> [Task to complete]: Once you have read the records below, report how many lines contain the word "Bình", and give nothing besides that number.

> [Information]:
- - -

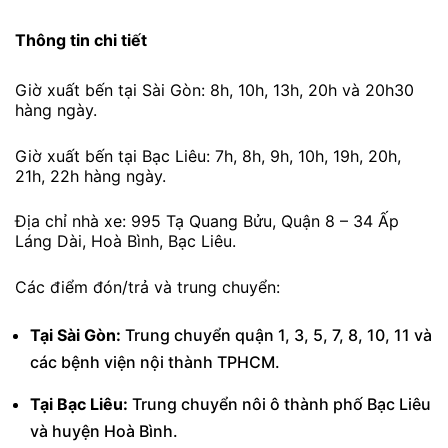
Thông tin chi tiết
Giờ xuất bến tại Sài Gòn: 8h, 10h, 13h, 20h và 20h30
hàng ngày.
Giờ xuất bến tại Bạc Liêu: 7h, 8h, 9h, 10h, 19h, 20h,
21h, 22h hàng ngày.
Địa chỉ nhà xe: 995 Tạ Quang Bửu, Quận 8 – 34 Ấp
Láng Dài, Hoà Bình, Bạc Liêu.
Các điểm đón/trả và trung chuyển:
Tại Sài Gòn:
Trung chuyển quận 1, 3, 5, 7, 8, 10, 11 và
các bệnh viện nội thành TPHCM.
Tại Bạc Liêu:
Trung chuyển nôi ô thành phố Bạc Liêu
và huyện Hoà Bình.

- - -

> [Solution to this problem]: 2